OK, that explains it. I will switch to C++. This is taking too much time in Python, and this is only to set the parameters right, and for one point!

The first formula in post #29 is missing ##f_Y(y_2)##, and thus it should be

[tex]
K(K-2)\int_{y_1=0}^{\infty}\int_{x_1=x_0}^{\max(x_0,\,y_1z_0)}\left[\int_{y_2=0}^{\infty}\int_{x_2=x_1}^{\max(x_1,\,y_2z_1)}\left[1-F_X(x_2)\right]^{K-2}f_X(x_2)f_Y(y_2)\,dx_2\,dy_2\right]f_X(x_1)\,f_Y(y_1)\,dx_1\,dy_1
[/tex]

but the code is correct, because it accounts for it. It was a mistake of typing the formula from my notes.

EngWiPy · Sep 3, 2018

Could you post your C code here? Probably it is because of the machine and how efficient the program was written (I am no expert in programming in general, and C++ in particular), but my C++ code takes (way) longer than 20s, and I assume there is no speed difference between C and C++, or that what I read at least. This is my code

Code:

#include <iostream>
#include <cmath>

using namespace std;

double F(double x, int K, int M){
    return exp(-x * (K - M));
}

double f(double x){
    return exp(-x);
}

double G(double z, int m, int M, int K, double x_prev_lim, double y_current_lim){
    double res (0);
    double y_upper_lim (7);
    double uy = y_current_lim;
    double dx (0.001);
    double delta (0.001);
    while (uy < y_upper_lim){
        double ux = x_prev_lim;
        double dy = max(0.001, uy * (1/(1 - uy * delta) - 1));
        while (ux < uy * z){
            if (m == M){
                res += F(ux, K, M) * f(ux) * f(uy) * dx * dy;
            }else{
                res += G(z - (ux/uy), m+1, M, K, ux, (ux / z)) * f(ux) * f(uy) * dx * dy;
            }
            ux += dx;
        }
        uy += dy;
    }
    return res;
}

int fact (int A){
     if (A == 0) {
         return 1;
     }
     return A*fact(A-1);
}int main(){
 
    int K (3);
    int M (2);
 
    cout << (fact(K) / fact(K-M)) * G(1, 1, M, K, 0, 0.001)<<endl;

    return 0;
}

Note that when ##y_{m-1}<\frac{x_{m-2}}{z_{m-2}}##, the inner integration in the formula

[tex]
G_{m-1}(z_{m-2})=\int_{y_{m-1}=0}^{\infty}\left[\int_{x_{m-1}=x_{m-2}}^{\max(x_{m-2},\,y_{m-1}\,z_{m-2})}G_{m}(z_{m-2}-\frac{x_{m-1}}{y_{m-1}})\,f_X(x_{m-1})dx_{m-1}\right]f_Y(y_{m-1})\,dy_{m-1}
[/tex]

is 0, and ##\max(x_{m-2},\,y_{m-1}\,z_{m-2}) = y_{m-1} z_{m-2}## for ##y_{m-1}\geq\frac{x_{m-2}}{z_{m-2}}##. I tested it for dx = delta = 0.01 (delta is related to dy somehow), and it gives a result between 0 and 1, it is 0.33, which is not 0.048 as in the MC simulation. I am not sure if it will give better results with smaller dx and delta with 0.001. I am waiting to see, but as I said, it still takes a long time to run, even in C++.

SlowThinker · Sep 3, 2018

EngWiPy said:

Could you post your C code here?

Unfortunately I don't have it here, I did it at work. But I rewrote your Python program pretty much 1:1.
I guess it doesn't help that you carry around all the parameters. It would be better to declare K, M, dx, dy as constants as you did in Python (using #define).
I remember I added a test at the beginning of G() to return 0 if z<0 but it didn't seem to change much.

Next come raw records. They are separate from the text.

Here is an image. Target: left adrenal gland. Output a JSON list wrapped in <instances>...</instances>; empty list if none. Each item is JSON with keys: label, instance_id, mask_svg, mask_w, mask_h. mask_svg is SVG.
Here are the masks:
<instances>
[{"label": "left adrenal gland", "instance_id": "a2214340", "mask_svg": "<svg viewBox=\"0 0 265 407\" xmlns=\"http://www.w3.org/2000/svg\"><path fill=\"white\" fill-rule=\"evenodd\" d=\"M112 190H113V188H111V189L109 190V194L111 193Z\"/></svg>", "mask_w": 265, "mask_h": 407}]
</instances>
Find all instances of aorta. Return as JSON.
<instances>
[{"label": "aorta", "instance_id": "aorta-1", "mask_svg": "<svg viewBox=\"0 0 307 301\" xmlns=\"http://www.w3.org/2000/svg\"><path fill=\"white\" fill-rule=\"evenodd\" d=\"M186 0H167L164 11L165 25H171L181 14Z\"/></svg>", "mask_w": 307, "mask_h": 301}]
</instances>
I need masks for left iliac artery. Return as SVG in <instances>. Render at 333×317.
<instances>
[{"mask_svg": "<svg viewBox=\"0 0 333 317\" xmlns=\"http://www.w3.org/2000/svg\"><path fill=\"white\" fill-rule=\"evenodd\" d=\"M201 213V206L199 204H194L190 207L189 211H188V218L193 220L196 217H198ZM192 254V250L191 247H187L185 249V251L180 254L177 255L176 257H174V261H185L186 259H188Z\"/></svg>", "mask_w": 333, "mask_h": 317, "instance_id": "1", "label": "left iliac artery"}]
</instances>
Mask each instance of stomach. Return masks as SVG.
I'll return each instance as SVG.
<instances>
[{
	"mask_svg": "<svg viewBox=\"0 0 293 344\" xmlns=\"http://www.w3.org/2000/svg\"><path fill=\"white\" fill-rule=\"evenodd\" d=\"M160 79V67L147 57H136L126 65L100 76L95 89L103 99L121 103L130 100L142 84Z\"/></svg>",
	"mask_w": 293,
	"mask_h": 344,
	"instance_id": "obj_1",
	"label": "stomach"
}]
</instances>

I'm still trying to understand how the sort function is "accounted for".
Do you have some intermediate steps between the Monte Carlo program and the integral formula? I can't really see how they can be the same thing.

EngWiPy · Sep 3, 2018

In the mathematical formulation, the sort function is accounted for by saying that ##X_{(1)}## and ##X_{(2)}## are the minimum two values. The derivation of the integration is straightforward from the probability in post #31. The simulation is a different approach, and thus there is no intermediary steps between the two. But basically, I have two set of random variables ##\{X_k\}_{k=1}^{K}##, and ##\{Y_k\}_{k=1}^{K}##. Then I order the first set of random variable in ascending order, and pick the first two after ordering. Then I formed the random variable ##\frac{X_{(1)}}{Y_1}+\frac{X_{(2)}}{Y_2}##, whose CDF I want to calculate.

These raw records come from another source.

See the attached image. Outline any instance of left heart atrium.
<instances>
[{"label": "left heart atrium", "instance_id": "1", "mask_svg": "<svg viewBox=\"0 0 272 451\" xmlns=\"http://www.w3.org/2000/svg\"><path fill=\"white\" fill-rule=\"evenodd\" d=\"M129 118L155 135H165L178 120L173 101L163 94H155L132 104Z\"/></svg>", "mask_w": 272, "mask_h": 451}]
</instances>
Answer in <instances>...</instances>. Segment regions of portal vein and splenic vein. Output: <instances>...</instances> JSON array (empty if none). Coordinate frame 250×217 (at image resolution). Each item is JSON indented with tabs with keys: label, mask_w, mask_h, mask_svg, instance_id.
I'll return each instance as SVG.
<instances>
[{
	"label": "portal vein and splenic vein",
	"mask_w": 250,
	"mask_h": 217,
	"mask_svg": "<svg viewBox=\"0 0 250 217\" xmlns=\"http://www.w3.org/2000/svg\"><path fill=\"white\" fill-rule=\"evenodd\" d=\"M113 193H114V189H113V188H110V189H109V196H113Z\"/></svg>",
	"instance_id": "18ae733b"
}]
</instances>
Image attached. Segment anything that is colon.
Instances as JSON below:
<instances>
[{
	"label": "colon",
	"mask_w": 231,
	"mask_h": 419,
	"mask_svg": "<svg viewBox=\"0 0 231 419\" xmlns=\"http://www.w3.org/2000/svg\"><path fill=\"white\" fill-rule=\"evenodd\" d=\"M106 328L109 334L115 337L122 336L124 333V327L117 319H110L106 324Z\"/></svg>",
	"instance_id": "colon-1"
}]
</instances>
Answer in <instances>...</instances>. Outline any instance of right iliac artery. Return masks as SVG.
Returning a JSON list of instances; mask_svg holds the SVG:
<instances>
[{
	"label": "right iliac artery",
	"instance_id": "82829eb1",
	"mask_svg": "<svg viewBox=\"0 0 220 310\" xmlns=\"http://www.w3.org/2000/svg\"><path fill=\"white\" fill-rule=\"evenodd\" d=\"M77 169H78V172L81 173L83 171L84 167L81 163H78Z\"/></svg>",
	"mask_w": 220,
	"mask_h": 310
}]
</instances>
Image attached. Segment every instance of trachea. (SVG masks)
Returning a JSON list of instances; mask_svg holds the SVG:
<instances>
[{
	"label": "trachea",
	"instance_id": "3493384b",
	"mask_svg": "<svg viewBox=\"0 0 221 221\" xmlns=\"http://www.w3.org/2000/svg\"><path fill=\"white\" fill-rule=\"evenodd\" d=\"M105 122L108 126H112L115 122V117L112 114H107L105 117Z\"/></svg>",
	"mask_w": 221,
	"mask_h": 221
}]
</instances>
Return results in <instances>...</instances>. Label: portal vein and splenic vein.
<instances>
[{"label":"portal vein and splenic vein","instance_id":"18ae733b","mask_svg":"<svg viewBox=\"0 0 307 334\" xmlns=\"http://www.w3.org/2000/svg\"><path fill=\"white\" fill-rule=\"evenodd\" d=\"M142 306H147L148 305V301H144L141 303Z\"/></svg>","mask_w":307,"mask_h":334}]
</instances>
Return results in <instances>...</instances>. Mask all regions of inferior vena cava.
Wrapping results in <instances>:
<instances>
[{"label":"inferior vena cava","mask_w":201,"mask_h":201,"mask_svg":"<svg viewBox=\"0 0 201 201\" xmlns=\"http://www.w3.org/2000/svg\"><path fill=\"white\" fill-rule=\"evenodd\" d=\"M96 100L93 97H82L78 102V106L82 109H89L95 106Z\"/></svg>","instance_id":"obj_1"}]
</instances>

What is your machine specifications on which you ran the code, if I may ask? It takes way too long on my machine, which isn't a good news, because I need to evaluate this for different values of z, which will be much larger than 1!

EngWiPy · Sep 3, 2018

I derived a semi-analytical result (as far as I could) for the case ##M=2##, and it turned out that the numerical evaluation is correct as presented in post #37, and the simulation is not. In the simulation I should wrote

Python:

if np.sum(Z[0][:M]) <= 1:

instead of

Python:

if np.sum(Z[:M]) <= 1:

So, my only mistake was not resetting ux for each uy value. Thanks @SlowThinker for pointing that out. I don't know how I missed it.

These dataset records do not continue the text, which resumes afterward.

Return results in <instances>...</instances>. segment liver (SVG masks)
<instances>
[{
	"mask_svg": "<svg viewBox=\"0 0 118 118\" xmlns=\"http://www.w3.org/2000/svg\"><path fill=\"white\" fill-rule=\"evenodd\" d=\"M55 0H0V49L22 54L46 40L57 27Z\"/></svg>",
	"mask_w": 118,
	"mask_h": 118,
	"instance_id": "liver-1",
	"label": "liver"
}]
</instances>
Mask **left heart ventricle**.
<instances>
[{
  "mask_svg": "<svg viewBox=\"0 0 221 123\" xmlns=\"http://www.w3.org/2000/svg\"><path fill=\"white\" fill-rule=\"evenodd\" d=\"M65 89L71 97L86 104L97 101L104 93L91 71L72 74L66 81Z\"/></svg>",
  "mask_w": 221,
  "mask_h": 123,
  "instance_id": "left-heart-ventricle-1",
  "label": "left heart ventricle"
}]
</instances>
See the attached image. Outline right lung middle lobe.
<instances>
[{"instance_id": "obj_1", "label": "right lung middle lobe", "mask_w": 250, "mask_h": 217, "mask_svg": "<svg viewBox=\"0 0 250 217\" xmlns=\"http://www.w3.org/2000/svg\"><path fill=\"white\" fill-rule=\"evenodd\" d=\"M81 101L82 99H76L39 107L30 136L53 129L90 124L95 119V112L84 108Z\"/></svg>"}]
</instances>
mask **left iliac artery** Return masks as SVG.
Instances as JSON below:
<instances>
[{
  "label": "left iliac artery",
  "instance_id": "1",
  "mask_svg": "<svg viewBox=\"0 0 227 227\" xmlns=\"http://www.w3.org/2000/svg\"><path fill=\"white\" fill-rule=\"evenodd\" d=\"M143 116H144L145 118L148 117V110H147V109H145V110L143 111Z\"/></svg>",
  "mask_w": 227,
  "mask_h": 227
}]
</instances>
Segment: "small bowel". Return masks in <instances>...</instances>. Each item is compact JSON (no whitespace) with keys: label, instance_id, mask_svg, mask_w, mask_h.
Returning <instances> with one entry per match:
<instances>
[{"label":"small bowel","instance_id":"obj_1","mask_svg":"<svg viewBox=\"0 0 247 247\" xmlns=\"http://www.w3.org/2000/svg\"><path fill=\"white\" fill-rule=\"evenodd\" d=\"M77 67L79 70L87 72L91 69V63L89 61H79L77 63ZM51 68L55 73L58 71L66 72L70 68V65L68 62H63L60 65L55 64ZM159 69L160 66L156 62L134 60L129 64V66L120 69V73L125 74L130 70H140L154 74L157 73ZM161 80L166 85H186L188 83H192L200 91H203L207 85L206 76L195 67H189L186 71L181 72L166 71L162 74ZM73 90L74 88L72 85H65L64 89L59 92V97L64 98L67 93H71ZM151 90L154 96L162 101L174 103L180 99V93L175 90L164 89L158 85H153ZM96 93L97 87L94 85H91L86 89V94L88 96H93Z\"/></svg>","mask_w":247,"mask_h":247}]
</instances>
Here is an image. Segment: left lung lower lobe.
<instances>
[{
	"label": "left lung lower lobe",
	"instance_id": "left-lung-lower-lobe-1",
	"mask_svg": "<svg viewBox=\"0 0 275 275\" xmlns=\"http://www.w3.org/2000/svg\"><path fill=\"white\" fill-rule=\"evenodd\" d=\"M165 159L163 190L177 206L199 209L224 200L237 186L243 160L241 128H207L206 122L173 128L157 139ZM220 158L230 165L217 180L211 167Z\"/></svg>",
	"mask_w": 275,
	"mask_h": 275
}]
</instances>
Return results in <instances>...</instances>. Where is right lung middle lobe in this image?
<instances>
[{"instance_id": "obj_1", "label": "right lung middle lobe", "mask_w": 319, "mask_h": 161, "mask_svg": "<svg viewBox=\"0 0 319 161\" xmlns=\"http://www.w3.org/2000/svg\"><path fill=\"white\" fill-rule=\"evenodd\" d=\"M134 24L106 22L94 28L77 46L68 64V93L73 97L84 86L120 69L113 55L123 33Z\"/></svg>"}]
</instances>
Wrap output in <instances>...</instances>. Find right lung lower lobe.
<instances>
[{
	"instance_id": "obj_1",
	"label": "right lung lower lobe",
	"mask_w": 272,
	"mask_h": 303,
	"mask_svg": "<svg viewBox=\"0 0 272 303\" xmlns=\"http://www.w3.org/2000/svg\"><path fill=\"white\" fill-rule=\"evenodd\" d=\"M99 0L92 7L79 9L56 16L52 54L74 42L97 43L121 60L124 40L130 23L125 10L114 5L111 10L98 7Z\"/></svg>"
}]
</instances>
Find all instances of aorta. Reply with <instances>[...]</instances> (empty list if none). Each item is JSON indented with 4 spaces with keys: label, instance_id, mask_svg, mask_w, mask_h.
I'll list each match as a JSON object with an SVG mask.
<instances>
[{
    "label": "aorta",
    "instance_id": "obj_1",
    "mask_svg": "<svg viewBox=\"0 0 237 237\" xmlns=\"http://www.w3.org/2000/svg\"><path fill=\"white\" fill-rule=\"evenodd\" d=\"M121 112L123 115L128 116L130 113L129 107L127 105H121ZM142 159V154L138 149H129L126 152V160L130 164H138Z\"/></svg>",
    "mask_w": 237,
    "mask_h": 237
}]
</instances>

The programs is still running too slow, but for dx = delta = 0.01 it gives close results to the simulation (numerical is 0.33, and MC simulations is 0.31). I will change to Simpson's rule for more optimization.

SlowThinker · Sep 4, 2018

EngWiPy said:

The programs is still running too slow, but for dx = delta = 0.01 it gives close results to the simulation (numerical is 0.33, and MC simulations is 0.31).

Interesting. For me, the G(1,1,0) call returned 0.333 but multiplying by 3!/(3-1)! changed it to 2.00 .
BTW my computer is i7 @ 2.3GHz. RAM or number of cores don't really matter here.

EngWiPy · Sep 4, 2018

SlowThinker said:

Interesting. For me, the G(1,1,0) call returned 0.333 but multiplying by 3!/(3-1)! changed it to 2.00 .
BTW my computer is i7 @ 2.3GHz. RAM or number of cores don't really matter here.

I changed the code a little in the C++ version compared to the Python version, but the Python version should work also, but slower. I will check the latter in C++ and see.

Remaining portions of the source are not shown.